** Task item **
When you reach the line containing "Personalizzato | Decorazione Premium" in the records below, start copying exactly, and stop once you have copied the line containing "samarbejde om at opnå fælles mål o".

** Data supplied **
_ _ _ _ _
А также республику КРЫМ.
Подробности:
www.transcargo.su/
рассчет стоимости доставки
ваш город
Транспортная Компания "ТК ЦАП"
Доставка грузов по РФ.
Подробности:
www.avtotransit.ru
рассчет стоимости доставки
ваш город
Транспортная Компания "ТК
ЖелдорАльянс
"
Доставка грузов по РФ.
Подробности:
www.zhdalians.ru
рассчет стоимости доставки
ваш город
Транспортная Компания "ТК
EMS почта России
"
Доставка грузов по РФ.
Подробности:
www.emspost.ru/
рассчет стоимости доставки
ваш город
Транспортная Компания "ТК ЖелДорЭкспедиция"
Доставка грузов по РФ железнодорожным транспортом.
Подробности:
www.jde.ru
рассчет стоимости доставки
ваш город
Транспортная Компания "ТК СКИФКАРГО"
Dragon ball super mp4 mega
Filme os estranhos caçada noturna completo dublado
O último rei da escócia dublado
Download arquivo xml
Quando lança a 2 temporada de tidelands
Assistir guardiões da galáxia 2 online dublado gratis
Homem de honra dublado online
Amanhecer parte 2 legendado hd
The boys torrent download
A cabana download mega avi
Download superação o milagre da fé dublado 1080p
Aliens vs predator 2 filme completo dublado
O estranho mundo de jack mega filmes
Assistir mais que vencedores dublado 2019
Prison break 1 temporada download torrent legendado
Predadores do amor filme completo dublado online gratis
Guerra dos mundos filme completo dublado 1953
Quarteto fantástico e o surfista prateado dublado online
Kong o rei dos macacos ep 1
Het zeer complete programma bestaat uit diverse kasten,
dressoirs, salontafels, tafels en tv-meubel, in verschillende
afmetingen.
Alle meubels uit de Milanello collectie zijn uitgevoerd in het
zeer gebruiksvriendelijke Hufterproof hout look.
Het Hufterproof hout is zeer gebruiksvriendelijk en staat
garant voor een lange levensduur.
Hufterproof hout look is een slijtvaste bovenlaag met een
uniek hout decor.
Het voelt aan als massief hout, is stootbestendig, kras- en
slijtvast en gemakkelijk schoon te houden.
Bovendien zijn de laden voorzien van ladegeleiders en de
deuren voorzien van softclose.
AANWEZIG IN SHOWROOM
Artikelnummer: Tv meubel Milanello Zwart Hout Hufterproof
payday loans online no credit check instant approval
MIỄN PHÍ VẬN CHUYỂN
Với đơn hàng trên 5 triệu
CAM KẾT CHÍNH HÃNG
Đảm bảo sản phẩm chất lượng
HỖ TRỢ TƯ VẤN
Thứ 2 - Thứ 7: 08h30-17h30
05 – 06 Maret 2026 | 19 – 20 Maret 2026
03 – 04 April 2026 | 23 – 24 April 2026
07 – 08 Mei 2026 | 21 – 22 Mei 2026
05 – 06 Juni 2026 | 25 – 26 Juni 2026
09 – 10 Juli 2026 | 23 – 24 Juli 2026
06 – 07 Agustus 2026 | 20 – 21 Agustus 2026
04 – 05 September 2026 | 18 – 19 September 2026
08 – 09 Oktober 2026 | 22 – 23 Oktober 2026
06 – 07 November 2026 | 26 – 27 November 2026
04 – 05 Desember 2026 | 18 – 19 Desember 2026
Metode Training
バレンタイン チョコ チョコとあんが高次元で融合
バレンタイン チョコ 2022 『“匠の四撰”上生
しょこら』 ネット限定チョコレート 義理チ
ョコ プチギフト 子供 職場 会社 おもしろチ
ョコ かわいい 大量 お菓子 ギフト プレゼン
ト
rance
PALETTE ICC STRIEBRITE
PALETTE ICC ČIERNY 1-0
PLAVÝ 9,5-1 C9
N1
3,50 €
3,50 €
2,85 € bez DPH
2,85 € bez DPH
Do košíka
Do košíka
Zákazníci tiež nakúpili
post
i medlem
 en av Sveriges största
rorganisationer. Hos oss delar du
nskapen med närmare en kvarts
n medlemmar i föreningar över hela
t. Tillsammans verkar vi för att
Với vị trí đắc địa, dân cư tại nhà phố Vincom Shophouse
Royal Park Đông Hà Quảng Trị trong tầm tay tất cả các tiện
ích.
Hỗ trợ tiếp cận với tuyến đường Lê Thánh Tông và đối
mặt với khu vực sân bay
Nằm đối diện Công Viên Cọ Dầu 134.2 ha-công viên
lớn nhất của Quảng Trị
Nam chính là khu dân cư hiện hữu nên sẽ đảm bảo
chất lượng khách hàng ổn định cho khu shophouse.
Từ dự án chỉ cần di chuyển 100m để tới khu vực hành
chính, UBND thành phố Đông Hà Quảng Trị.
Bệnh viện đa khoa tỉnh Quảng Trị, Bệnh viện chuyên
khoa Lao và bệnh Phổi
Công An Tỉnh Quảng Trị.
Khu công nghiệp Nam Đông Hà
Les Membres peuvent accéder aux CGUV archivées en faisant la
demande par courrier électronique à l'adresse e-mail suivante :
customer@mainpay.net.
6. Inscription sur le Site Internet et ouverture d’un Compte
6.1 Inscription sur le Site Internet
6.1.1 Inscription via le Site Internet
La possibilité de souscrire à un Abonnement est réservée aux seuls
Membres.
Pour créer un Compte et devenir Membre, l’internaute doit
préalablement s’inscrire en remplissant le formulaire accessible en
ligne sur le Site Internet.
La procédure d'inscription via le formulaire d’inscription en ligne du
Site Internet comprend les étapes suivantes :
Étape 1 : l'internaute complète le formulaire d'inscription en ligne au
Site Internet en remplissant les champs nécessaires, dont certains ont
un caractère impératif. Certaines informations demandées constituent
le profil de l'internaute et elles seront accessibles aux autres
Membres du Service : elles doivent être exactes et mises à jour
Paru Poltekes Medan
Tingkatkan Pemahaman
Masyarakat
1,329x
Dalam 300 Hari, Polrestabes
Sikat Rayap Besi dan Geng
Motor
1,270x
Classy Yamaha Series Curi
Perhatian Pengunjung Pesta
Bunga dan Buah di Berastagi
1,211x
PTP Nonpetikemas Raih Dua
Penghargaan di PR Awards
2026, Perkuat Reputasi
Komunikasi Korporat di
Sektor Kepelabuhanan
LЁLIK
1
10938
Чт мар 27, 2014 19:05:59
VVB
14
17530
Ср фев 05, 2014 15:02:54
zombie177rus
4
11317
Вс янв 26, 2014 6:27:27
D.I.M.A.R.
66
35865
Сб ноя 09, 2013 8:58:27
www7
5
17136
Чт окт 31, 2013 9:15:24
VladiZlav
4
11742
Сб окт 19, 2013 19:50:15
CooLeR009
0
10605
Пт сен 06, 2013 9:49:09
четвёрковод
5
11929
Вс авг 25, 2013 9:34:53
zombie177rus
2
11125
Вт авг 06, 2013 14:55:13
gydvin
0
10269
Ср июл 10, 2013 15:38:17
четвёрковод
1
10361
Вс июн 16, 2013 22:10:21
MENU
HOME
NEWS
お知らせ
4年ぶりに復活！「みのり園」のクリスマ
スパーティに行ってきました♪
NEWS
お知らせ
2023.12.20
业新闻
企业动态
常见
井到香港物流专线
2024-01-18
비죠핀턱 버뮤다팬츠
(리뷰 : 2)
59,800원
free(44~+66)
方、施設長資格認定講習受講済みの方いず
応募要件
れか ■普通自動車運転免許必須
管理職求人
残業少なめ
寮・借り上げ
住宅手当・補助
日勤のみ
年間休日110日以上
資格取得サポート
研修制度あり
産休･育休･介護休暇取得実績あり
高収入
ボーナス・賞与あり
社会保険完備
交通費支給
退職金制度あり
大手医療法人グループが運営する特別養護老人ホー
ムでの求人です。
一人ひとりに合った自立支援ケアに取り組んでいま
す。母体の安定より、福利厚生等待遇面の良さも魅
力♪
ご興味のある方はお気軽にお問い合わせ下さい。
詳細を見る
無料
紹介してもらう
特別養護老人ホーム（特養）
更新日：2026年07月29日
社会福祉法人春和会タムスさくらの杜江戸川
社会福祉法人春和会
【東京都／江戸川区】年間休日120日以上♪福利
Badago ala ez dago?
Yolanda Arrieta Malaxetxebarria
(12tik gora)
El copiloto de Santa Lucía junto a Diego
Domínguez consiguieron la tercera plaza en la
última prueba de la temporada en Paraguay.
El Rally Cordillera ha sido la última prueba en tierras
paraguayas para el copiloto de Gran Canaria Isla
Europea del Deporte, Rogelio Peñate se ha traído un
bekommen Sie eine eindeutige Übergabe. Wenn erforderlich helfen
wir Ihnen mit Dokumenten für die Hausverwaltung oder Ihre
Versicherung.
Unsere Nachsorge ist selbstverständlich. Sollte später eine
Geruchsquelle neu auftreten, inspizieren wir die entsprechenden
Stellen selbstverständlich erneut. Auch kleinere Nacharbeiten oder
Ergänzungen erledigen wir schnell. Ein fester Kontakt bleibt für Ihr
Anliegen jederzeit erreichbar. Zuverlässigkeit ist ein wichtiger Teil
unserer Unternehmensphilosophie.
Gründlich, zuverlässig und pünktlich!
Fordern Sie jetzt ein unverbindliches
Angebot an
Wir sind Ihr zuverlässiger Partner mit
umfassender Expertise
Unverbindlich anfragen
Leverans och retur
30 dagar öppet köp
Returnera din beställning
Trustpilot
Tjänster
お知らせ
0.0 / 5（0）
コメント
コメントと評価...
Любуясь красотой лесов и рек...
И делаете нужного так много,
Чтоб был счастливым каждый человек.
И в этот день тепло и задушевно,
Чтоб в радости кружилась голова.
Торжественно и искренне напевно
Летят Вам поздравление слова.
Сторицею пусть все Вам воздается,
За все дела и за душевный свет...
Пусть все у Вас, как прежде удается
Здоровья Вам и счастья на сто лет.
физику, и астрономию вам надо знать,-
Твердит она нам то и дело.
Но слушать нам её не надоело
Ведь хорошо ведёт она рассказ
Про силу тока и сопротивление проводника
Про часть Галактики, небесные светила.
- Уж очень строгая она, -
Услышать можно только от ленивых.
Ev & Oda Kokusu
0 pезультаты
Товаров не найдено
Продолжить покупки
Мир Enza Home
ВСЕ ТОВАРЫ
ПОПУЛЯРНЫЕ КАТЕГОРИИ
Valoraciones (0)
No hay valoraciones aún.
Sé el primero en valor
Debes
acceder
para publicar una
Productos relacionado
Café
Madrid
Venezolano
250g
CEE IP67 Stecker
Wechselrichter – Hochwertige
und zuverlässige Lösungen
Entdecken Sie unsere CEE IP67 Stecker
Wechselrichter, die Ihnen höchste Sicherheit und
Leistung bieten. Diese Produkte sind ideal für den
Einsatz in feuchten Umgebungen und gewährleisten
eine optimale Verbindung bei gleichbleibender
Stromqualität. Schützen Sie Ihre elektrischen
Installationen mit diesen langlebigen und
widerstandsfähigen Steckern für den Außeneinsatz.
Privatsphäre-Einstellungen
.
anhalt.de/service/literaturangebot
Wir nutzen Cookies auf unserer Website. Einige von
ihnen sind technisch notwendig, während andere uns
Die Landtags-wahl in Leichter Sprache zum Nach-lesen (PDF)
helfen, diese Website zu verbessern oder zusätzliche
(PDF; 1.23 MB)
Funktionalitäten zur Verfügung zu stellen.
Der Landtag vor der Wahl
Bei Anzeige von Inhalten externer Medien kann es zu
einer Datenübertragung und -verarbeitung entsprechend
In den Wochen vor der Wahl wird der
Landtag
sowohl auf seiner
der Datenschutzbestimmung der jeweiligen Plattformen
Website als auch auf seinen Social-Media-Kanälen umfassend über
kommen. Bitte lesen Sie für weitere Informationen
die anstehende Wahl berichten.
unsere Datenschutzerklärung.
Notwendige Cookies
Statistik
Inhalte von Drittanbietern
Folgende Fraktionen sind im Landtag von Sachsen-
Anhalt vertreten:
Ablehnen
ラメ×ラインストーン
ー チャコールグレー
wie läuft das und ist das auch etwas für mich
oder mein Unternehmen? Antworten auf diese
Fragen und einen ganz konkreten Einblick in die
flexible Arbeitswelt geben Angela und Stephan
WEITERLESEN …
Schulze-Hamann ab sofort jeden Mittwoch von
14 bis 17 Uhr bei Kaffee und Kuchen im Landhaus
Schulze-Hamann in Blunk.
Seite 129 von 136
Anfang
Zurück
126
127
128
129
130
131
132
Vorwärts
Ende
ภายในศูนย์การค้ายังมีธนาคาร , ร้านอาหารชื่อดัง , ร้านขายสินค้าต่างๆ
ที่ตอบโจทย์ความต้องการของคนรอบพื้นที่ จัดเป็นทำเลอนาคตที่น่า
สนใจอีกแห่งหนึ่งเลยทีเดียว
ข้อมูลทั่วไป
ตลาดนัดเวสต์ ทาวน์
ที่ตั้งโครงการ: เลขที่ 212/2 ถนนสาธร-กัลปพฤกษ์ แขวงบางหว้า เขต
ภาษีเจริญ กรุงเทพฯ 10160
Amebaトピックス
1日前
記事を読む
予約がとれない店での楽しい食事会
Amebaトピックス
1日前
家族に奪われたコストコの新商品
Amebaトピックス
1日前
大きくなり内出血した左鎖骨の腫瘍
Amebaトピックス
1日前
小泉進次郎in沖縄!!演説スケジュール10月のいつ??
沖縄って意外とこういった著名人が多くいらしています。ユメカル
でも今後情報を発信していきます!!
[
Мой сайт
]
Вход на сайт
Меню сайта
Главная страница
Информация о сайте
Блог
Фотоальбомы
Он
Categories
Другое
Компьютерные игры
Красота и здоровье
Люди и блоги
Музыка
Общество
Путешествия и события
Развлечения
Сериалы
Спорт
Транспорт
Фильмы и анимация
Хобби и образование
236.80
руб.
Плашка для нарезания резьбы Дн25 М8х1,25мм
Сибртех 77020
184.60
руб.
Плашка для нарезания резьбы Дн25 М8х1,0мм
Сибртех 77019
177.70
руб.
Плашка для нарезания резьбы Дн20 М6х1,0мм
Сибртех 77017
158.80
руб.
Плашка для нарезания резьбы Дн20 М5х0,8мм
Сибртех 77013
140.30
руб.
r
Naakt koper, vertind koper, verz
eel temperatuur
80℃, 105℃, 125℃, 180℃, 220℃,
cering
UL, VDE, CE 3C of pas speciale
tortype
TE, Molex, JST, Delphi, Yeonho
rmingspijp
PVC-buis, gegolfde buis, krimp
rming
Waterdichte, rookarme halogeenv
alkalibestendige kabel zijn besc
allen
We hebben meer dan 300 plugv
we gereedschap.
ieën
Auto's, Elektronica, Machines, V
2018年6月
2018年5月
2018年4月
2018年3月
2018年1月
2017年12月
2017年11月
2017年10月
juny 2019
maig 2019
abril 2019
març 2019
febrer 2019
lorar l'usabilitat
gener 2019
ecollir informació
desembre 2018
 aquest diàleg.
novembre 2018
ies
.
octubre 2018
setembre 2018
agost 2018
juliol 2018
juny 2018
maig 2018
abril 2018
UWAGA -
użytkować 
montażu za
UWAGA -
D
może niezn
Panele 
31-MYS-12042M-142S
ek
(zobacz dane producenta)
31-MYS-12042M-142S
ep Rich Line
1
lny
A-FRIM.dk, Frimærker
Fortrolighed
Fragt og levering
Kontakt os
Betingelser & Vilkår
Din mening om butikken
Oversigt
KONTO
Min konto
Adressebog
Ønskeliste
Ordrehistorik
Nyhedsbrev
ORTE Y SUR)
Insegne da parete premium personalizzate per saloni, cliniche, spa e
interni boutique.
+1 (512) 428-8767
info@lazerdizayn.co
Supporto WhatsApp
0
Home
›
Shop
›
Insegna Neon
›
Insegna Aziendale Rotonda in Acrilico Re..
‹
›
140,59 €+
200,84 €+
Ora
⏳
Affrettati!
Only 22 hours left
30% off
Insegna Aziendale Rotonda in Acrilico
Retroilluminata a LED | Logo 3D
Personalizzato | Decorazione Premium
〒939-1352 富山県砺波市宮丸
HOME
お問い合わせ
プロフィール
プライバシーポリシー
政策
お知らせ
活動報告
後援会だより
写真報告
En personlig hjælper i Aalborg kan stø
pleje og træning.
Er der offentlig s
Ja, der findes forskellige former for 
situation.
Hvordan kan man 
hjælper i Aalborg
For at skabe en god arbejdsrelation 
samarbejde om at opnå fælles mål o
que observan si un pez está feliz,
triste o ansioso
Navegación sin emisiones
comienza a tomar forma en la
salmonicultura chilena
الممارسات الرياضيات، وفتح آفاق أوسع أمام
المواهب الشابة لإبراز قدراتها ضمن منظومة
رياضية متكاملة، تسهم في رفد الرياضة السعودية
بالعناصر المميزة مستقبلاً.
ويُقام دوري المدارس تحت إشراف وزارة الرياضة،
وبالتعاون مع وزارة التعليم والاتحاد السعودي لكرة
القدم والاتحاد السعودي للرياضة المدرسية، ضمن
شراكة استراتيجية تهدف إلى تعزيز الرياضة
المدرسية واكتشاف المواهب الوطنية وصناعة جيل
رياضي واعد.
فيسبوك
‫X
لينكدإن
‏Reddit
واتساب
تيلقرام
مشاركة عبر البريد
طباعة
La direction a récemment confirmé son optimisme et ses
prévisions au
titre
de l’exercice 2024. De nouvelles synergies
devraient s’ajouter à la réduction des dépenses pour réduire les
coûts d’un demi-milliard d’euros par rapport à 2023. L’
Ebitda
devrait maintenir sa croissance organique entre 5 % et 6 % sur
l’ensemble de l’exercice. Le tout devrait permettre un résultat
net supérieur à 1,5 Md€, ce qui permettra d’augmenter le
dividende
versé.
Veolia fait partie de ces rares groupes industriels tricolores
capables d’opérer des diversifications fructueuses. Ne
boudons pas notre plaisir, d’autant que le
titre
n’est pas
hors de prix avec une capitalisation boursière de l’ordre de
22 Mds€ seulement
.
_ _ _ _ _
** Exercise result **
Personalizzato | Decorazione Premium
〒939-1352 富山県砺波市宮丸
HOME
お問い合わせ
プロフィール
プライバシーポリシー
政策
お知らせ
活動報告
後援会だより
写真報告
En personlig hjælper i Aalborg kan stø
pleje og træning.
Er der offentlig s
Ja, der findes forskellige former for 
situation.
Hvordan kan man 
hjælper i Aalborg
For at skabe en god arbejdsrelation 
samarbejde om at opnå fælles mål o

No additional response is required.